This a world that obviously means a lot to Plante, himself a former competitive swimmer who left the sport at the age of 19. Not only is the film studded with jargon that we pick up in context (“lactate levels,” “1200-meter cool down”), its rituals are depicted casually but carefully. It’s about the people, not the sport, but the details that surround those people all ring true.
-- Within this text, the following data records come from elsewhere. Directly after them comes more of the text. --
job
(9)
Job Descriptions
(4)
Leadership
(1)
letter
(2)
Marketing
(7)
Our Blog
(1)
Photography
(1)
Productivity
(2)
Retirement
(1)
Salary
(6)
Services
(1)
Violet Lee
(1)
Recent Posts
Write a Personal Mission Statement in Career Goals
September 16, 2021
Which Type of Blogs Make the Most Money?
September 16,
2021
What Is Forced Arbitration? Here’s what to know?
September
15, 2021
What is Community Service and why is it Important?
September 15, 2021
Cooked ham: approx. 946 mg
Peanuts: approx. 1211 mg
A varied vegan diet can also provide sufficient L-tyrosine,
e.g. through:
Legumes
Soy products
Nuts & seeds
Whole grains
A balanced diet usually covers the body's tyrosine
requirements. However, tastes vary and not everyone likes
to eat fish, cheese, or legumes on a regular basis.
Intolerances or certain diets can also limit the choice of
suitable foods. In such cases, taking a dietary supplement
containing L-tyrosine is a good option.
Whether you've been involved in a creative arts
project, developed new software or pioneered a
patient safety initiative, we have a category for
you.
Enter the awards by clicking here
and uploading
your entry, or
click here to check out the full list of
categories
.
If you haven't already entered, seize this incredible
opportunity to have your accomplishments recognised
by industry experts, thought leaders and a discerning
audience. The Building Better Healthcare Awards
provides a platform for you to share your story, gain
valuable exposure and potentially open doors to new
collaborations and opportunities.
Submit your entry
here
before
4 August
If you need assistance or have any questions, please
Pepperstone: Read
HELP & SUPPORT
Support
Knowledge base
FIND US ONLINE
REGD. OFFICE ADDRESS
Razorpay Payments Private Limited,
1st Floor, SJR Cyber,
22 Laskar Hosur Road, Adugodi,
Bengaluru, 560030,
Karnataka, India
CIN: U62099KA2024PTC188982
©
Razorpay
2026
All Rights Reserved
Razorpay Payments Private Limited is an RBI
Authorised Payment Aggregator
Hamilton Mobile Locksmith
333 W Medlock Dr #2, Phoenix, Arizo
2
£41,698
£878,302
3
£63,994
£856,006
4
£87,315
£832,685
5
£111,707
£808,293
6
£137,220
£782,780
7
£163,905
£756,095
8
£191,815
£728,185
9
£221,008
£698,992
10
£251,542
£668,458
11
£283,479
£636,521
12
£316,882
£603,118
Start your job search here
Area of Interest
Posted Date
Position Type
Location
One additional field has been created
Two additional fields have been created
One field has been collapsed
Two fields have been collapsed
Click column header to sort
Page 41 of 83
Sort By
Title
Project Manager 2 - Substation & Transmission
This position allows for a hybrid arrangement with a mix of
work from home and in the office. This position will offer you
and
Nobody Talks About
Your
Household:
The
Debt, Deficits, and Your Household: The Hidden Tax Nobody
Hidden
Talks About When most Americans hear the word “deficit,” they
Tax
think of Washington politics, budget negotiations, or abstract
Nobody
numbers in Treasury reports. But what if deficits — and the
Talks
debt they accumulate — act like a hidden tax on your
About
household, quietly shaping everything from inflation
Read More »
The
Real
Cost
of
It’s also clear as soon as we see the shoulders on his leading lady that Plante has cast athletes. Two-time Olympian Katerine Savard, who plays retiring swimmer Nadia Beaudry, came onto the film as a consultant but won the part – and the other three women on her relay team are also elite swimmers, including Savard’s real-life teammate and training partner, Ariane Mainville, in the role of Nadia’s training partner, Marie-Pierre.

For the first 20 minutes or so, “Nadia, Butterfly” spends a lot of time in the water, first in a practice session and then at the Olympics, where the Canadian relay team takes a surprise bronze medal. Shot by Stephanie Weber Biron, these sequences are beautiful and lyrical when the camera sinks beneath the surface, tense and kinetic when it doesn’t.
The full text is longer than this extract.